_DATA FOR THIS TASK_.

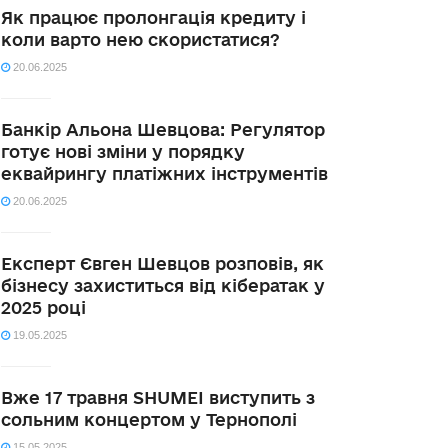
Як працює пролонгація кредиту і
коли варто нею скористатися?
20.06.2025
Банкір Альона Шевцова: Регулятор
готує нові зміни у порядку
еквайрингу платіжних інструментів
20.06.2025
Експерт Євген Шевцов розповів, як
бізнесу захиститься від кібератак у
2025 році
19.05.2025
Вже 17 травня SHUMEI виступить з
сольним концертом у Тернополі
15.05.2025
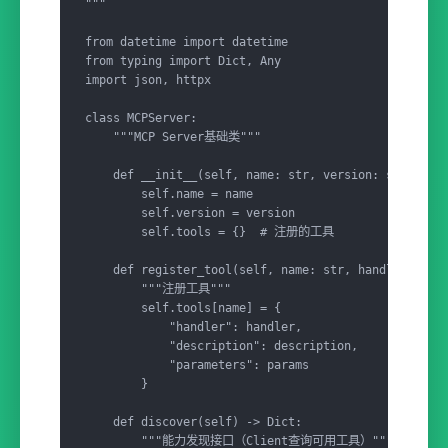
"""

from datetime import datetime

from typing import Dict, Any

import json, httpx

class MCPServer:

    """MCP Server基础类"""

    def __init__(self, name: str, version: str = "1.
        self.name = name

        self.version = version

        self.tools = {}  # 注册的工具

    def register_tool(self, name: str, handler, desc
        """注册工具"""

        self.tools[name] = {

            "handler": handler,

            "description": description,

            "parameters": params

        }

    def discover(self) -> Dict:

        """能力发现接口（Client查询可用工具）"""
==
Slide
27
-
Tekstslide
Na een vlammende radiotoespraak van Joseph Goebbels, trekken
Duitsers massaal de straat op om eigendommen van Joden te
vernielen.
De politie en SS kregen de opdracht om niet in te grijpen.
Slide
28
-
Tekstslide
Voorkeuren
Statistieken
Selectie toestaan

_EXERCISE BRIEF_.
What is needed is a copy of every line above in which "from" appears.

_RESPONSE FOR THIS EXERCISE_.
from datetime import datetime
from typing import Dict, Any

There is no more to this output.